SignRunner

Inspiration

Over 70 million people use sign language as a primary means of communication, yet learning ASL remains slow, isolating, and rarely fun. Rhythm games like Guitar Hero turn skill-building into flow through tight feedback loops and dopamine-driven repetition. We asked: what if mastering fingerspelling felt like playing along to a song? SignRunner fuses accessibility with arcade game design — turning muscle-memory drilling into something you actually want to do again.

What it does

SignRunner is a real-time, computer-vision ASL fingerspelling game. Your webcam tracks your hand, an on-device neural network classifies the sign you're forming, and you play along to a scrolling note-highway — Guitar Hero, but in sign language. Pick a track from the curated or community library, sign each letter as it hits the target zone, and chain combos scored on accuracy and reaction time. It ships with a persistent global leaderboard, a community-authored song library, and a Dev Mode beatmap studio for turning any track into a playable chart.

How we built it

SignRunner is a full-stack, ML-in-the-loop application that closes a real-time perception → game-state loop in tens of milliseconds. The browser streams compressed frames to an inference microservice that returns structured predictions driving the game engine each tick.

Layer	Technology	Role
Frontend / Game Engine	Next.js 15 (App Router, Turbopack), React 19, TypeScript	SSR/CSR hybrid app + custom `requestAnimationFrame` note-highway, scoring, and combo state machine
Styling / Design System	Tailwind CSS 4, shadcn/ui, WebGL shader backdrop, Framer Motion	Cohesive dark/gold design language, GPU-accelerated visuals, micro-interactions
API Layer	tRPC v11, Zod	End-to-end type-safe RPC with runtime schema validation, zero codegen
Data / Persistence	MongoDB (replica set), Prisma ORM	Songs, players, leaderboard; transactional writes for community uploads
Computer Vision	MediaPipe Hands, OpenCV	21-point hand-landmark extraction + feature-mask preprocessing
ML Inference	PyTorch, MobileNetV2 (transfer-learned), FastAPI + Uvicorn	A–Z classification at ~30–50ms/frame with softmax confidence gating
Inference Transport	HTTP frame streaming (JPEG), CORS microservice	Decoupled, horizontally scalable perception service returning `{letter, confidence, handDetected}`

The pipeline: capture → JPEG encode → MediaPipe landmark detection → feature-mask tensor → MobileNetV2 forward pass → confidence-thresholded prediction → game-loop hit detection against the beatmap timeline.

Challenges we ran into

Real-time latency vs. accuracy: keeping end-to-end inference fast enough to feel like a rhythm game while staying robust to noisy, low-light webcam frames and motion blur.
Dependency hell in the CV stack: newer MediaPipe wheels silently dropped the legacy solutions API and broke hand tracking — we had to pin the exact compatible build.
Database topology: Prisma's MongoDB connector mandates a replica set for transactional integrity, a non-obvious setup hurdle for local dev.
Codebase unification: merging a working game/ML backend with a separate design system into one clean, non-redundant monorepo.
Deterministic UX: compacting elaborate, animated game screens into single-viewport, no-scroll layouts without sacrificing polish.

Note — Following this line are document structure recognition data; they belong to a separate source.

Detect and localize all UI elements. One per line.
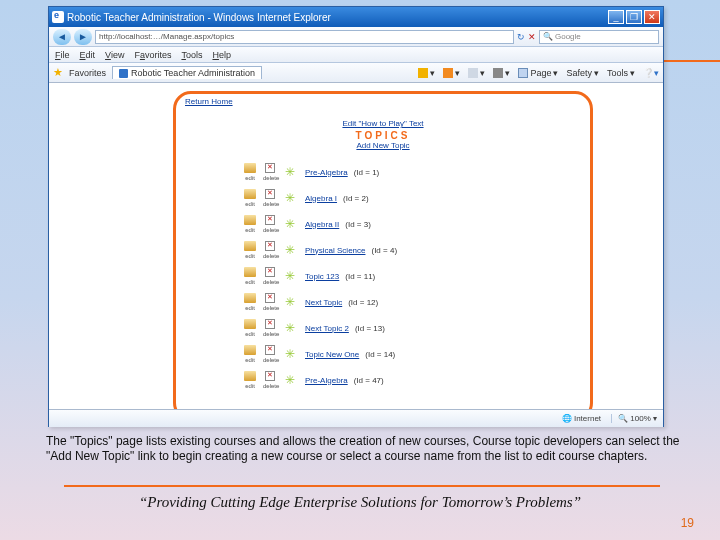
edit-icon[interactable]: [244, 163, 256, 173]
delete-icon[interactable]: [265, 293, 275, 303]
address-bar[interactable]: http://localhost:…/Manage.aspx/topics: [95, 30, 514, 44]
star-icon: ✳: [285, 217, 295, 231]
topic-row: editdelete✳Pre-Algebra (Id = 47): [243, 367, 573, 393]
feeds-button[interactable]: ▾: [443, 68, 460, 78]
topic-name-link[interactable]: Topic New One: [305, 350, 359, 359]
status-internet-zone: 🌐 Internet: [562, 414, 601, 423]
delete-icon[interactable]: [265, 241, 275, 251]
edit-label: edit: [243, 305, 257, 311]
topic-row: editdelete✳Pre-Algebra (Id = 1): [243, 159, 573, 185]
favorites-toolbar: ★ Favorites Robotic Teacher Administrati…: [49, 63, 663, 83]
topic-id: (Id = 47): [354, 376, 384, 385]
page-menu[interactable]: Page ▾: [518, 68, 558, 78]
edit-icon[interactable]: [244, 319, 256, 329]
menu-help[interactable]: Help: [212, 50, 231, 60]
delete-icon[interactable]: [265, 215, 275, 225]
topic-list: editdelete✳Pre-Algebra (Id = 1)editdelet…: [243, 159, 573, 393]
slide-underline: [64, 485, 660, 487]
delete-icon[interactable]: [265, 345, 275, 355]
edit-label: edit: [243, 175, 257, 181]
edit-howto-link[interactable]: Edit "How to Play" Text: [173, 119, 593, 128]
delete-label: delete: [263, 201, 277, 207]
maximize-button[interactable]: ❐: [626, 10, 642, 24]
topic-row: editdelete✳Next Topic (Id = 12): [243, 289, 573, 315]
star-icon: ✳: [285, 243, 295, 257]
slide-tagline: “Providing Cutting Edge Enterprise Solut…: [0, 494, 720, 511]
close-button[interactable]: ✕: [644, 10, 660, 24]
edit-icon[interactable]: [244, 241, 256, 251]
favorites-star-icon[interactable]: ★: [53, 66, 63, 79]
rss-icon: [443, 68, 453, 78]
edit-icon[interactable]: [244, 189, 256, 199]
edit-label: edit: [243, 331, 257, 337]
minimize-button[interactable]: _: [608, 10, 624, 24]
favorites-label: Favorites: [69, 68, 106, 78]
printer-icon: [493, 68, 503, 78]
menu-bar: File Edit View Favorites Tools Help: [49, 47, 663, 63]
tab-label: Robotic Teacher Administration: [131, 68, 255, 78]
mail-button[interactable]: ▾: [468, 68, 485, 78]
tools-menu[interactable]: Tools ▾: [607, 68, 635, 78]
browser-tab[interactable]: Robotic Teacher Administration: [112, 66, 262, 79]
topic-name-link[interactable]: Algebra II: [305, 220, 339, 229]
delete-label: delete: [263, 279, 277, 285]
edit-icon[interactable]: [244, 293, 256, 303]
topic-name-link[interactable]: Pre-Algebra: [305, 376, 348, 385]
topic-name-link[interactable]: Next Topic 2: [305, 324, 349, 333]
status-bar: 🌐 Internet 🔍 100% ▾: [49, 409, 663, 427]
slide-caption: The "Topics" page lists existing courses…: [46, 434, 682, 464]
add-new-topic-link[interactable]: Add New Topic: [173, 141, 593, 150]
print-button[interactable]: ▾: [493, 68, 510, 78]
topic-row: editdelete✳Topic 123 (Id = 11): [243, 263, 573, 289]
topic-row: editdelete✳Algebra I (Id = 2): [243, 185, 573, 211]
delete-label: delete: [263, 305, 277, 311]
menu-favorites[interactable]: Favorites: [134, 50, 171, 60]
page-title: TOPICS: [173, 130, 593, 141]
ie-icon: [52, 11, 64, 23]
topic-name-link[interactable]: Topic 123: [305, 272, 339, 281]
delete-label: delete: [263, 357, 277, 363]
back-arrow-icon[interactable]: ◄: [53, 29, 71, 45]
delete-icon[interactable]: [265, 163, 275, 173]
delete-icon[interactable]: [265, 189, 275, 199]
search-input[interactable]: 🔍Google: [539, 30, 659, 44]
home-button[interactable]: ▾: [418, 68, 435, 78]
edit-icon[interactable]: [244, 215, 256, 225]
star-icon: ✳: [285, 373, 295, 387]
refresh-icon[interactable]: ↻: [517, 32, 525, 42]
menu-file[interactable]: File: [55, 50, 70, 60]
forward-arrow-icon[interactable]: ►: [74, 29, 92, 45]
edit-label: edit: [243, 279, 257, 285]
star-icon: ✳: [285, 347, 295, 361]
topic-name-link[interactable]: Algebra I: [305, 194, 337, 203]
delete-label: delete: [263, 253, 277, 259]
mail-icon: [468, 68, 478, 78]
tab-favicon-icon: [119, 69, 128, 78]
topic-name-link[interactable]: Physical Science: [305, 246, 365, 255]
menu-tools[interactable]: Tools: [181, 50, 202, 60]
star-icon: ✳: [285, 295, 295, 309]
star-icon: ✳: [285, 165, 295, 179]
edit-icon[interactable]: [244, 345, 256, 355]
delete-icon[interactable]: [265, 319, 275, 329]
stop-icon[interactable]: ✕: [528, 32, 536, 42]
star-icon: ✳: [285, 269, 295, 283]
delete-icon[interactable]: [265, 371, 275, 381]
zoom-control[interactable]: 🔍 100% ▾: [611, 414, 657, 423]
help-icon[interactable]: ❔▾: [643, 68, 659, 78]
topic-name-link[interactable]: Next Topic: [305, 298, 342, 307]
delete-label: delete: [263, 175, 277, 181]
edit-icon[interactable]: [244, 371, 256, 381]
edit-icon[interactable]: [244, 267, 256, 277]
menu-edit[interactable]: Edit: [80, 50, 96, 60]
delete-icon[interactable]: [265, 267, 275, 277]
safety-menu[interactable]: Safety ▾: [566, 68, 599, 78]
page-icon: [518, 68, 528, 78]
page-number: 19: [681, 516, 694, 530]
topic-id: (Id = 14): [365, 350, 395, 359]
topic-id: (Id = 12): [348, 298, 378, 307]
menu-view[interactable]: View: [105, 50, 124, 60]
topic-name-link[interactable]: Pre-Algebra: [305, 168, 348, 177]
return-home-link[interactable]: Return Home: [185, 97, 233, 106]
star-icon: ✳: [285, 321, 295, 335]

Accomplishments that we're proud of

A genuinely real-time, on-device ASL classifier wired into a playable game loop — webcam to score in the tens-of-milliseconds range, no cloud round-trip.
A production-grade full stack that actually runs: live inference microservice, replica-set-backed leaderboard, community uploads, and an in-app beatmap authoring tool.
A cohesive, shipped design — custom logo, per-song generative artwork, and a shader-driven aesthetic consistent from landing page to gameplay.

What we learned

Fusing computer vision (MediaPipe + a transfer-learned CNN) with frame-accurate game-loop timing — where every millisecond of inference budget is visible to the player.
The realities of shipping ML locally: dependency pinning, confidence calibration, and graceful degradation when a camera or signal is missing.
How much disciplined information architecture and design systems matter for making software feel finished, not merely functional.

What's next for SignRunner

Extend from fingerspelling to full ASL word- and phrase-level recognition with temporal (sequence) models.
Real licensed song audio with beat-synced charts and adaptive difficulty.
In-browser WASM/WebGPU inference to eliminate the server dependency entirely and run fully edge-side.
Multiplayer races, daily challenges, and a richer creator economy around community charts.
Co-design and accessibility evaluation with the Deaf and hard-of-hearing community to evolve SignRunner from a game into a credible learning tool.